The design of aquaporin library was performed with implementation of two different approaches: flexible docking and high throughput screening. Flexible docking protocol assumed a partially-free rotatable motion of side-chains, which are located in the entrance of both cavities in AQ5/AQ4/AQ1 proteins. The area of flexibility covered about 5 Ų around the centre of the channel in one unit of the tetrameric structure. The centre of a Grid box (determination of the binding area) was selected based on residue mutation studies and FT-MAP calculations, mentioned above. To expand the volume of putative binding sites a set of real inhibitors, which were disclosed in publications and chemblDB, were docked together with compounds, which were shown to interact with the target (AqB013, Bumetanide, Zonisamide, Arbidol and Acetazolamide were taken from the literature and some neurotransmitters, like dopamine, epinephrine and serotonine, were chosen based on our collaboration with academicians.
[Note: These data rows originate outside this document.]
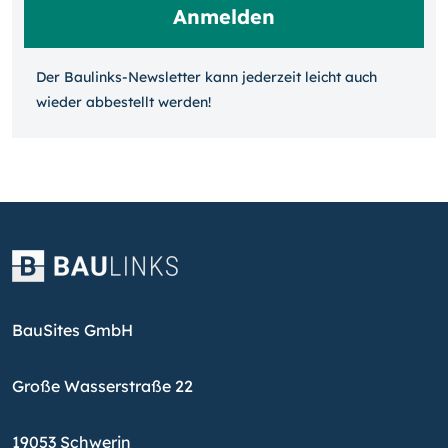
Der Baulinks-Newsletter kann jeder­zeit leicht auch
wieder ab­bestellt werden!
BauSites GmbH
Große Wasserstraße 22
19053 Schwerin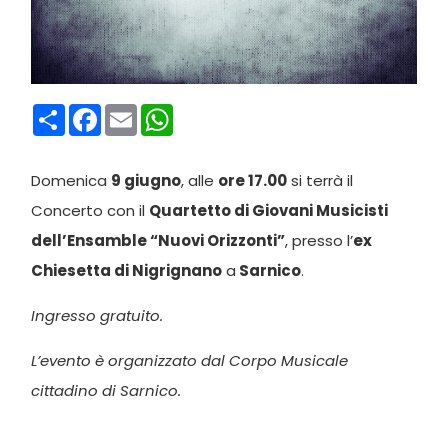
Condividi
Facebook
Email
WhatsApp
Domenica
9 giugno
, alle
ore 17.00
si terrà il
Concerto con il
Quartetto di Giovani Musicisti
dell’Ensamble “Nuovi Orizzonti”
, presso l’
ex
Chiesetta di Nigrignano
a
Sarnico
.
Ingresso gratuito.
L’evento è organizzato dal Corpo Musicale
cittadino di Sarnico.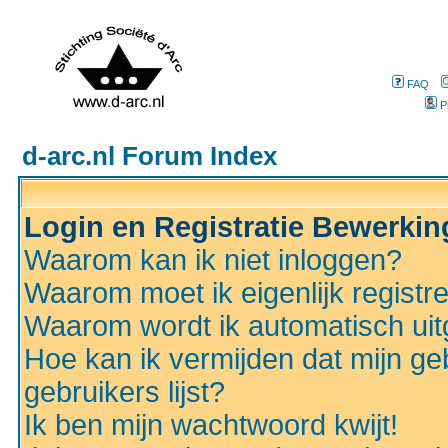
FAQ
P
d-arc.nl Forum Index
Login en Registratie Bewerki
Waarom kan ik niet inloggen?
Waarom moet ik eigenlijk registr
Waarom wordt ik automatisch ui
Hoe kan ik vermijden dat mijn ge
gebruikers lijst?
Ik ben mijn wachtwoord kwijt!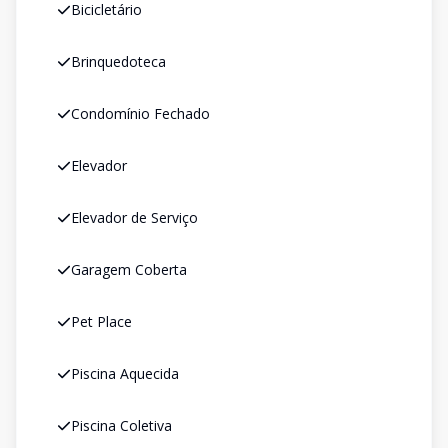
Bicicletário
Brinquedoteca
Condomínio Fechado
Elevador
Elevador de Serviço
Garagem Coberta
Pet Place
Piscina Aquecida
Piscina Coletiva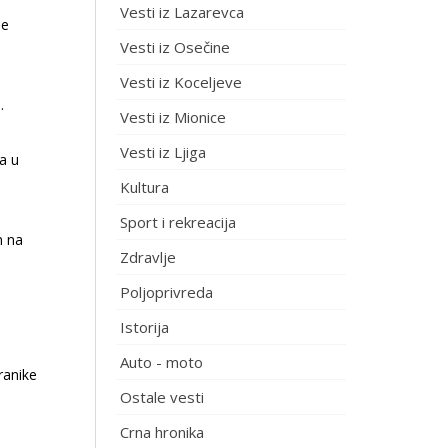
Vesti iz Lazarevca
je
Vesti iz Osečine
Vesti iz Koceljeve
.
Vesti iz Mionice
Vesti iz Ljiga
a u
Kultura
Sport i rekreacija
m na
Zdravlje
Poljoprivreda
Istorija
Auto - moto
ranike
Ostale vesti
Crna hronika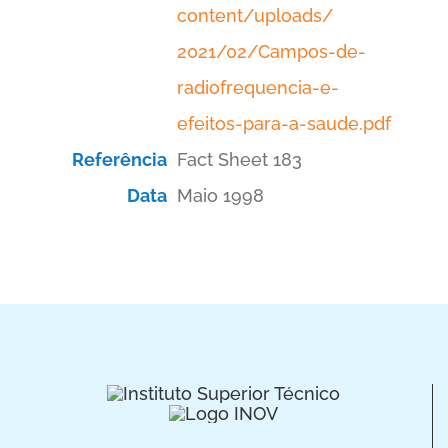
content/uploads/
2021/02/Campos-de-
radiofrequencia-e-
efeitos-para-a-saude.pdf
Referência
Fact Sheet 183
Data
Maio 1998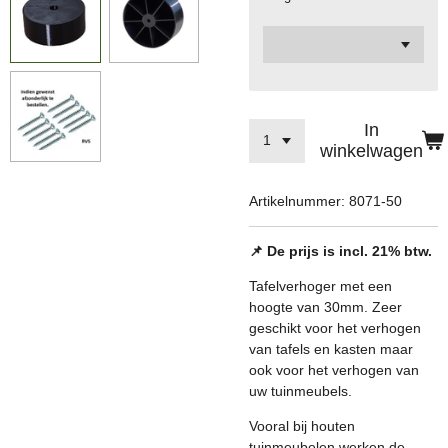
In
winkelwagen
Artikelnummer:
8071-50
📌 De prijs is incl. 21% btw.
Tafelverhoger met een
hoogte van 30mm. Zeer
geschikt voor het verhogen
van tafels en kasten maar
ook voor het verhogen van
uw tuinmeubels.
Vooral bij houten
tuinmeubelen werken de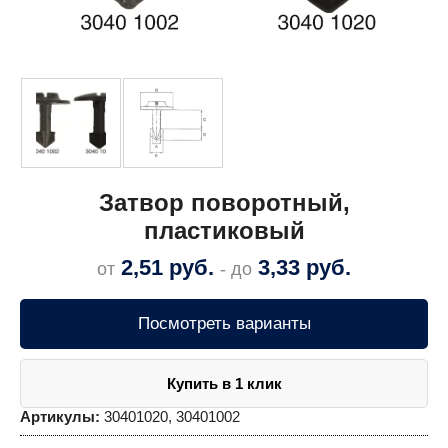
Затвор поворотный,
пластиковый
2,51
руб.
3,33
руб.
от
- до
Посмотреть варианты
Купить в 1 клик
Артикулы:
30401020, 30401002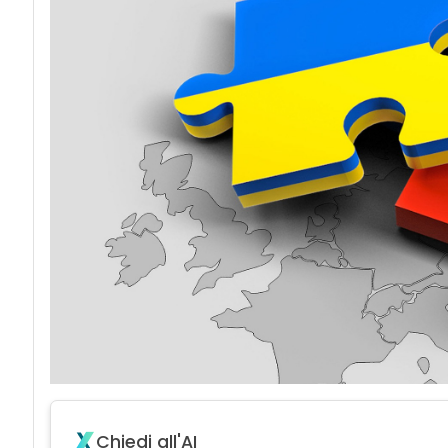
acy
Chiedi all'AI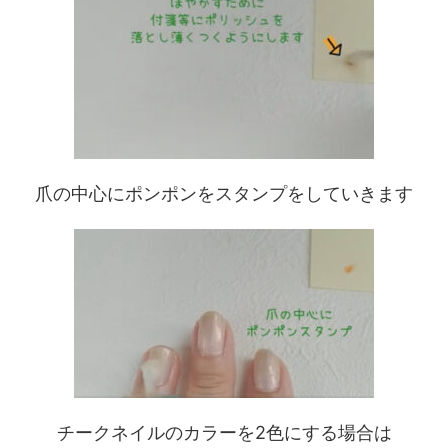
爪の中心にポンポンをスタンプをしていきます
チークネイルのカラーを2色にする場合は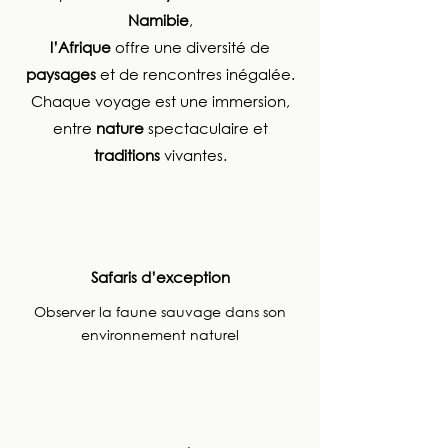
Namibie
,
l’Afrique
offre une diversité de
paysages
et de rencontres inégalée.
Chaque voyage est une immersion,
entre
nature
spectaculaire et
traditions
vivantes.
Safaris d’exception
Observer la faune sauvage dans son
environnement naturel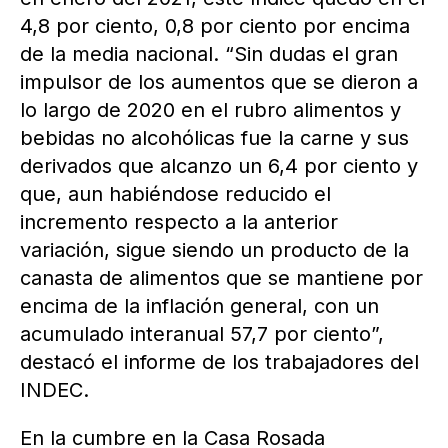
4,8 por ciento, 0,8 por ciento por encima
de la media nacional. “Sin dudas el gran
impulsor de los aumentos que se dieron a
lo largo de 2020 en el rubro alimentos y
bebidas no alcohólicas fue la carne y sus
derivados que alcanzo un 6,4 por ciento y
que, aun habiéndose reducido el
incremento respecto a la anterior
variación, sigue siendo un producto de la
canasta de alimentos que se mantiene por
encima de la inflación general, con un
acumulado interanual 57,7 por ciento”,
destacó el informe de los trabajadores del
INDEC.
En la cumbre en la Casa Rosada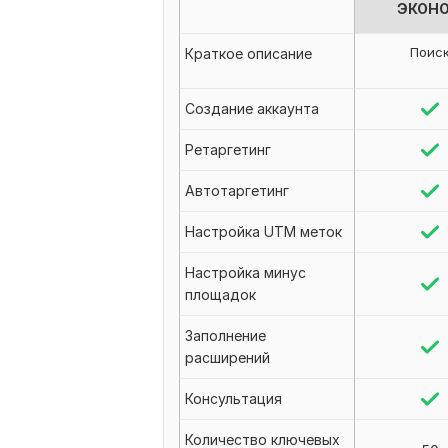
ЭКОН
Поис
Краткое описание
Создание аккаунта
Ретаргетинг
Автотаргетинг
Настройка UTM меток
Настройка минус
площадок
Заполнение
расширений
Консультация
Количество ключевых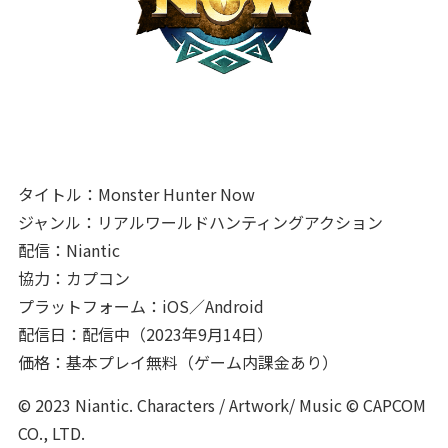
タイトル：Monster Hunter Now
ジャンル：リアルワールドハンティングアクション
配信：Niantic
協力：カプコン
プラットフォーム：iOS／Android
配信日：配信中（2023年9月14日）
価格：基本プレイ無料（ゲーム内課金あり）
© 2023 Niantic. Characters / Artwork/ Music © CAPCOM
CO., LTD.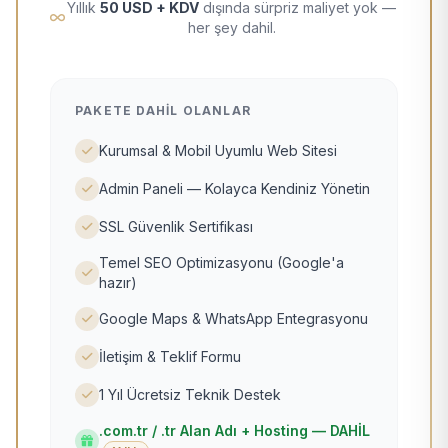
Yıllık
50 USD + KDV
dışında sürpriz maliyet yok —
her şey dahil.
PAKETE DAHIL OLANLAR
Kurumsal & Mobil Uyumlu Web Sitesi
Admin Paneli — Kolayca Kendiniz Yönetin
SSL Güvenlik Sertifikası
Temel SEO Optimizasyonu (Google'a
hazır)
Google Maps & WhatsApp Entegrasyonu
İletişim & Teklif Formu
1 Yıl Ücretsiz Teknik Destek
.com.tr / .tr Alan Adı + Hosting — DAHİL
In this way a more suitable conformation of the gate was achieved in binding sites and these optimized structures were applied for screening procedure with slightly less exhaustive parameters of pose estimation and number of generated conformers. Here it is a short example of parametrization if the docking into the AQ5 model. Among constraints, which formed the filtering sieve, a hydrophobic core inside the channel and partial match against the set of amino acids (ARG:188, ASN:120, GLY:181, A:HIS:173, VAL:119 for AQ5 site2; and GLN:81, HIE:67, PRO:62, SER:152, THR:150, THR:150, TYR:90, TYR:90 for AQ5 site1), should be mentioned. All of them are shown in the figure. Those compounds which possessed a hydrophobic moiety and satisfied another condition (2-3 h-bond interactions with any of the listed residues), reached the next stage of more accurate and time-consuming docking procedure. Rating of these compounds is a combination of empiric values, post-processing calculation of energy, steric and h-bonding impacts. The more higher rating, the more probable binding of the ligand.